America’s most important housing market, San Fransico is about the feel the big house price chill after its epic over-heating. It managed an eye-watering 103 per cent increase in some plush areas in just four years. Affordability has tanked and only the top 10 per cent of earners in the city can now afford to own a home there. If prices fall back to 2008 levels, the 60 to 70 per cent average increase in prices since then could dive with catastrophic consequences.

In The Netherlands just 7 per cent of properties sell for more than the asking price – about the norm for the country. In Amsterdam that figure is about 60 per cent. Housing stock has vaporised and prices today have shot past the 2008 peak. These are the ominous signs of a price correction. Amsterdam may continue to rise for a short while but soon the party will be over.

In Geneva, Switzerland 90 per cent of all household debt is mortgaged. Since 2008, property prices have increased what some might say is a modest 24.3 per cent. Price falls are expected for several reasons; the imposition of a countercyclical capital buffer (CCB) to prevent the real estate market from further overheating, other stricter (mortgage) lending controls and a squeeze on immigration which was causing house price inflation. Switzerland’s mortgage market is 140 per cent of GDP. Expectations are that prices will deflate more slowly, but deflate they will.

The French property market had the dubious distinction of being the most overvalued in Europe in 2011. Even the OECD gave a stern warning that Paris was about to implode – it probably knew best as that is where it’s office are located. Property prices in Paris rose 278 per cent in eleven years to 2011 with two well known French economists predicting steady house price falls for the next ten years totalling 35 per cent to 2025 and a best case scenario of falls until 2020.

What all this says now is obvious. The financial crash in 2008 was caused by reckless banks deliberately overextending mortgage lending that led to the public speculating in the property market. Central banks then pumped trillions of dollars, euros and pounds into the market in order to save the banks. It saved them in part by deliberately inflating property prices.

Investors are now getting out of the game. They know the QE scam is over. As ZeroHedge reportsHow Billionaires Are Investing In 2016: “The Only Winning Move Is Not To Play The Game“. Here they report that the rich and powerful have ended their investment strategies; the only way now is to hold cash, duck and see what happens as the global markets in all asset classes unravel. It confirms what is being said here; that all this ‘funny money’ has created growing distortions in nearly all asset prices—from stocks to bonds to real estate.

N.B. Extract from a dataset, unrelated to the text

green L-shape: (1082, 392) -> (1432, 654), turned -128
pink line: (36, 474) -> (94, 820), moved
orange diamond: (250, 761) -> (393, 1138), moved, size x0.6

The UBS global real estate bubble index for 2016 makes for sobering reading, predicting falls in 10 major cities this year. Fortune reports that the “world is headed for disaster, and will take the prices of equities down with it. How much? Edwards predicts the U.S. stock market could plunge as much as 75%. That would be worse than during the financial crisis, in which stocks from their peak to trough dropped a brutal 62%.”

Even the Oracle of Omaha, Warren Buffet has got this all wrong as his stock is heading south and about to enter ‘bear’ territory.

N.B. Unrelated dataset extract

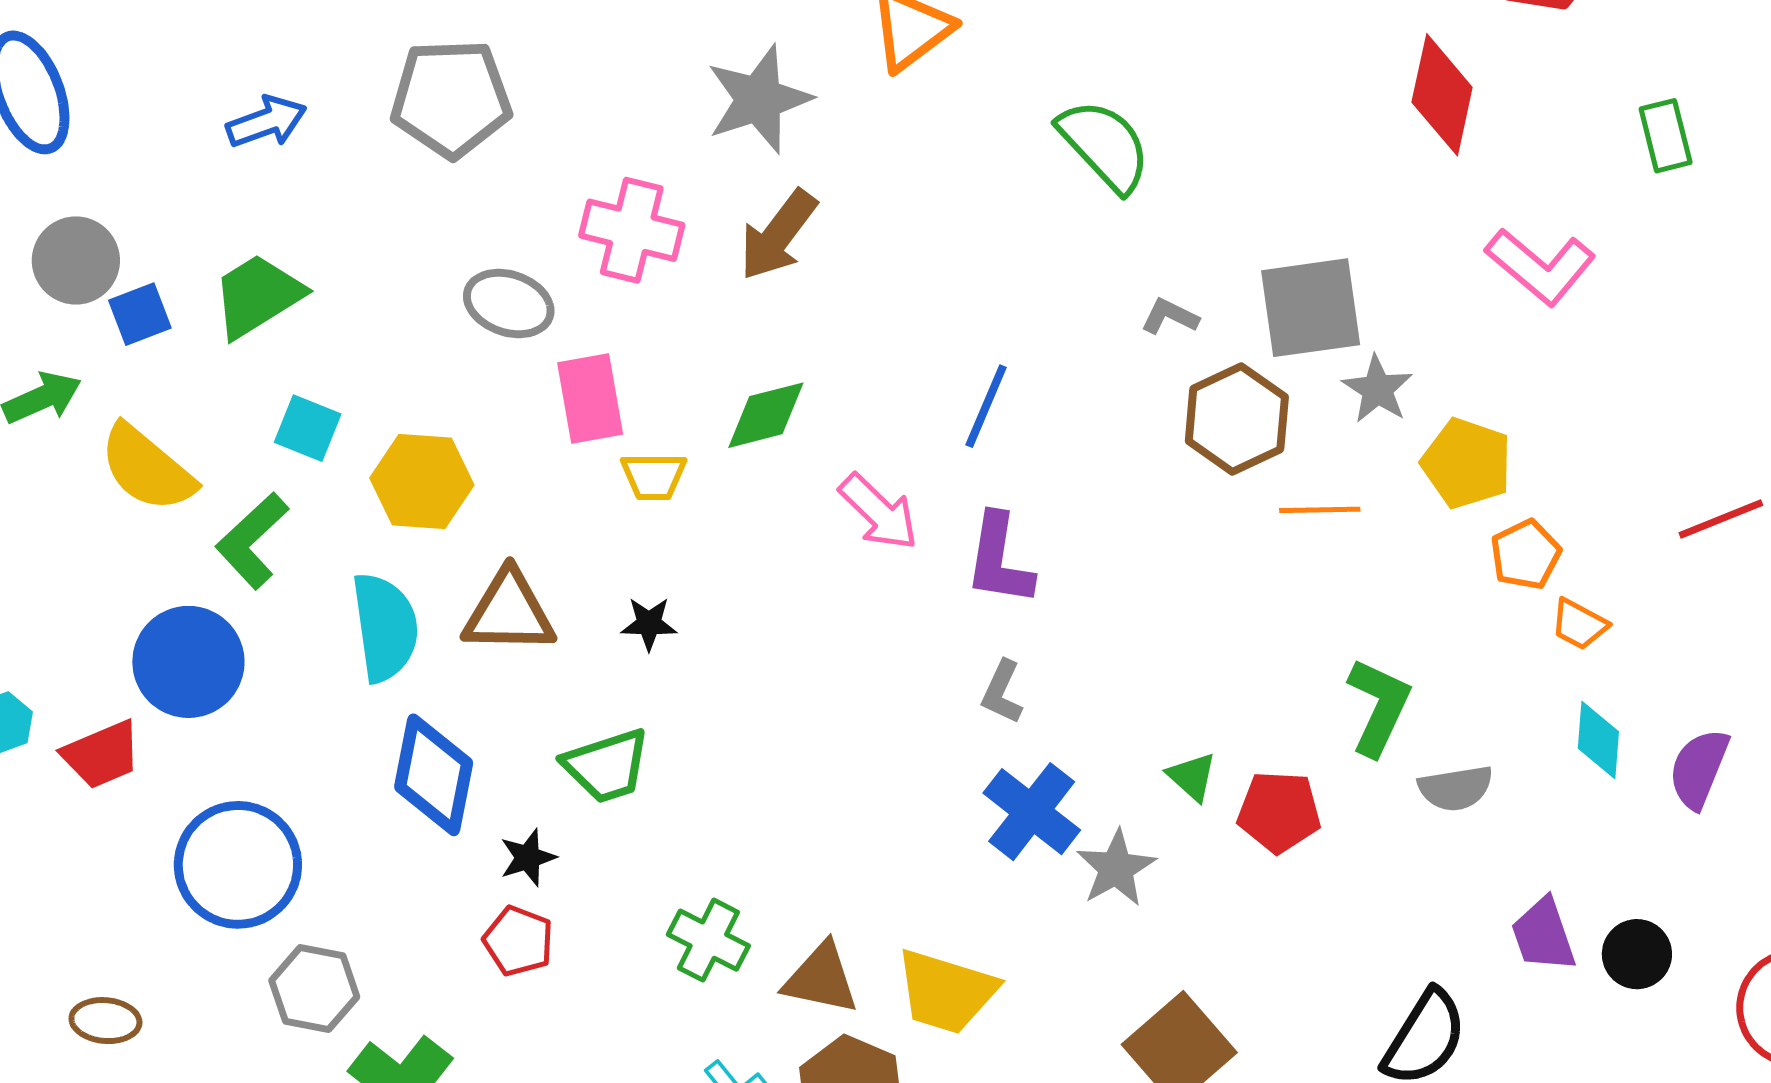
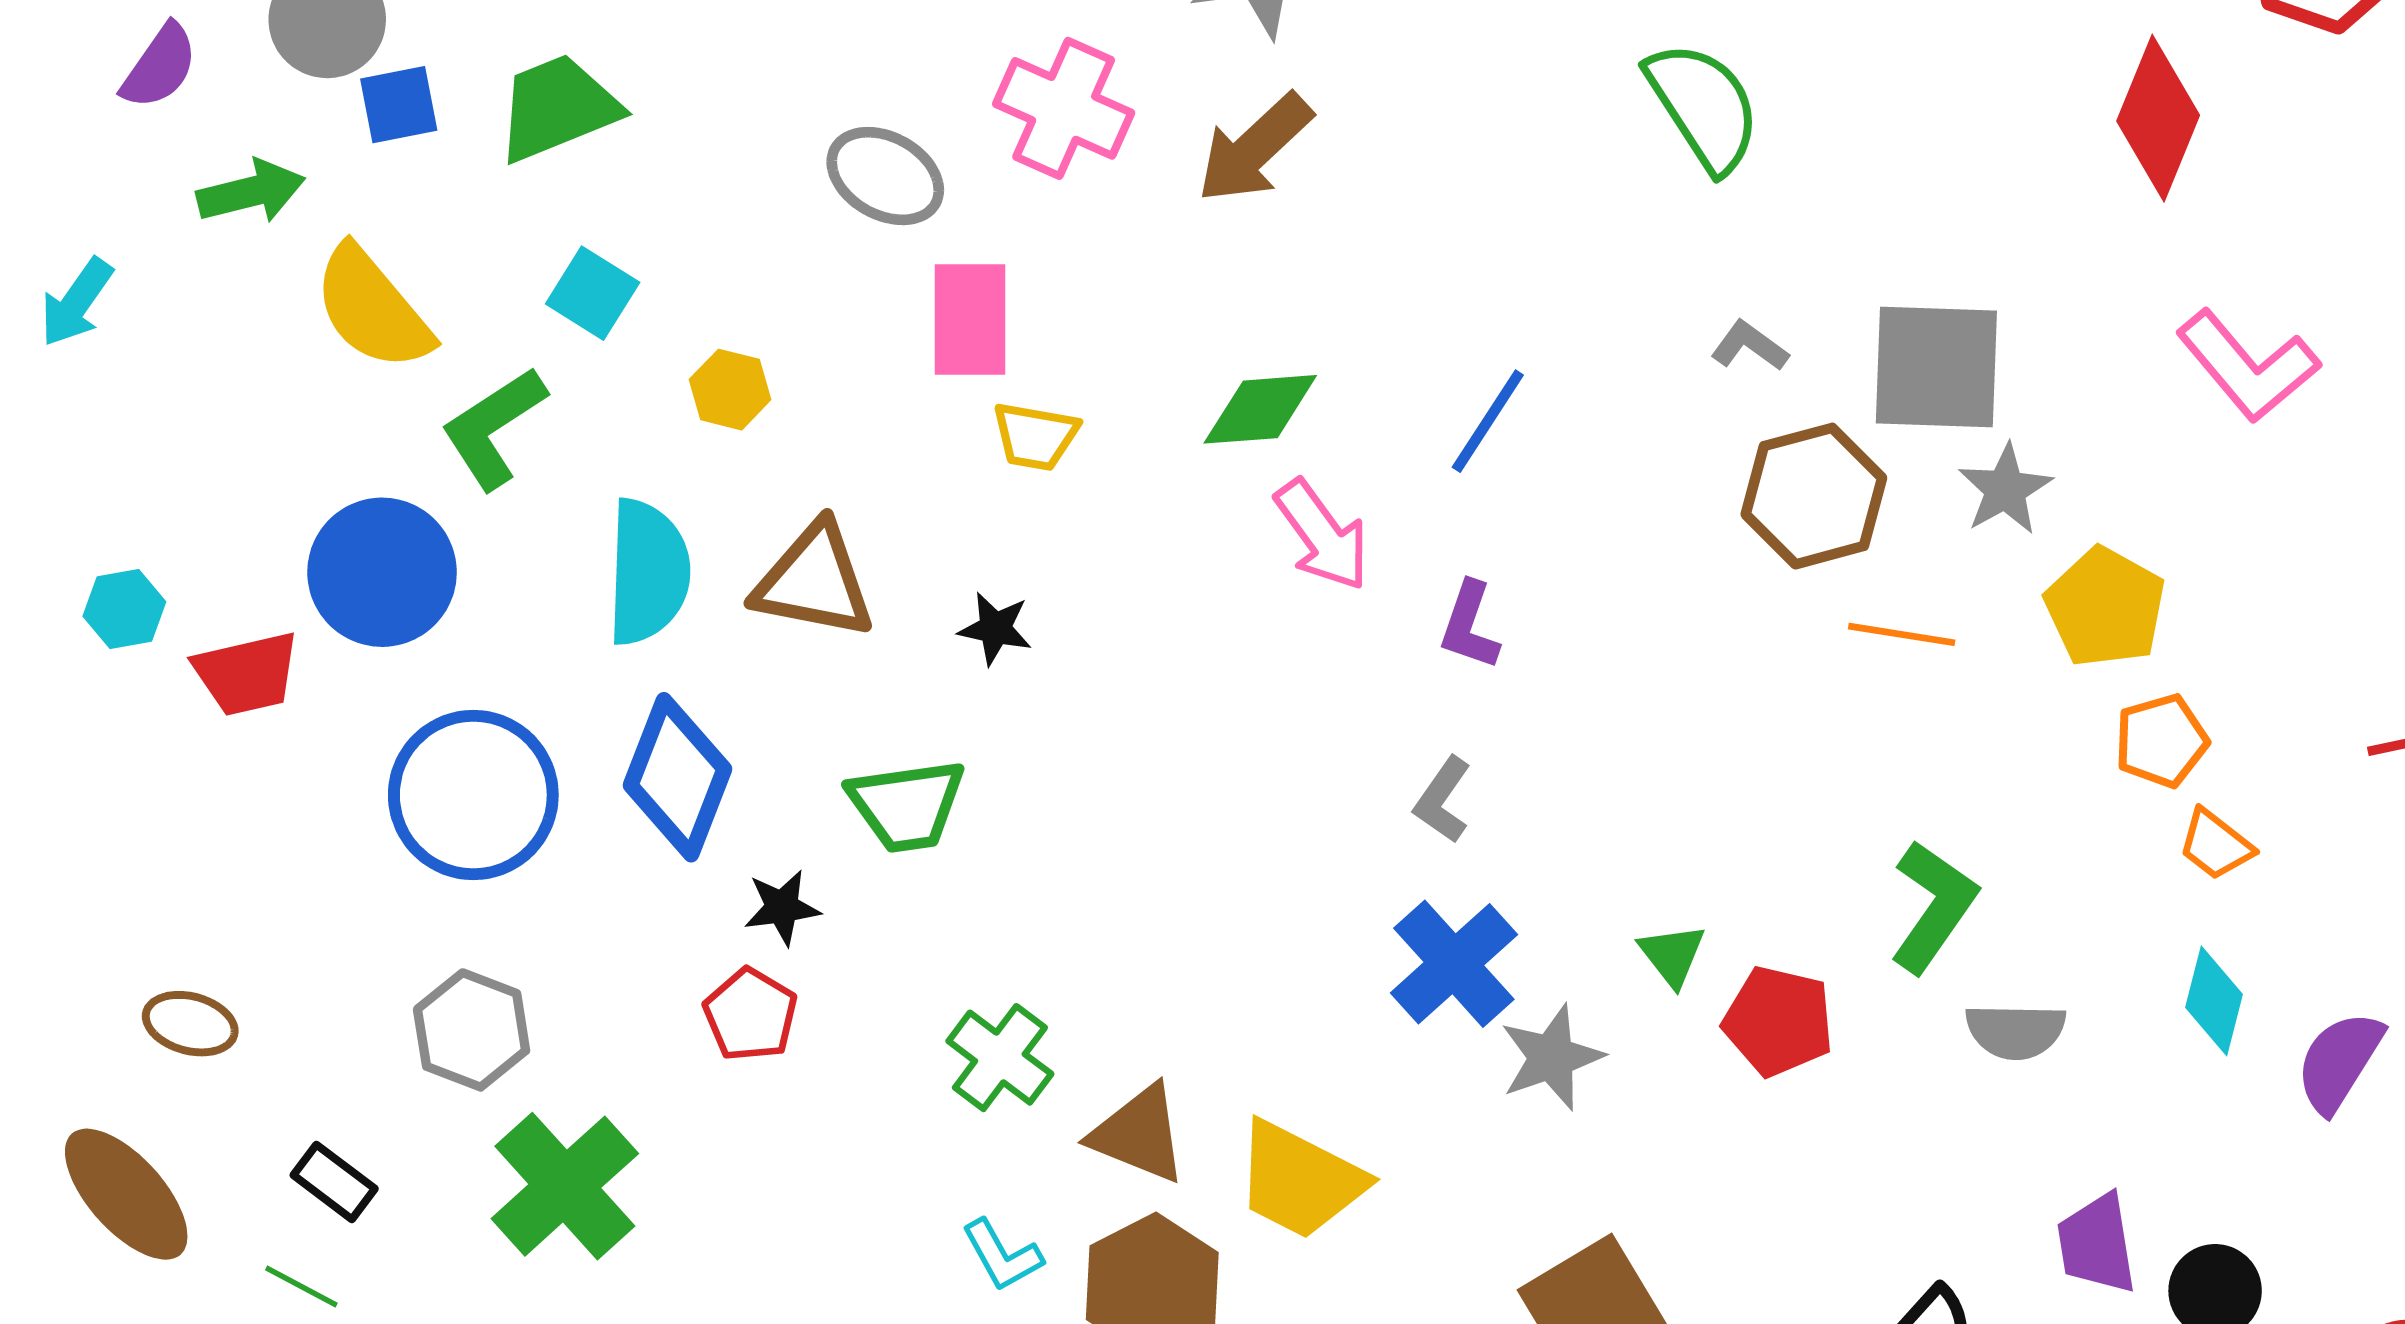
green diamond: (766, 415) -> (1260, 409), moved
yellow hexagon: (422, 482) -> (730, 390), size x0.6
purple L-shape: (999, 560) -> (1470, 626), size x0.7
blue circle: (238, 865) -> (473, 795), moved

Bloomberg agrees: “Fed Up Investors Yank Cash From Almost Everything Just Like 2008“.

And what they mean by everything is not just stocks and bonds. The FTGlobal property bubble fears mount as prices and yields spike”. Here the FT reports that returns for rental income (globally) has collapsed when a crash in massively overleveraged property triggered the 2008 international banking crash. Time to get out.

Everyone got into property because prices were expected to beat bond prices, and they did.

When the worlds biggest, wealthiest and most powerful start losing their shirts they rapidly divest to save the proverbial bacon. Result? Asset prices fall and house prices with it. The global house price crash is on and coming to a town near you.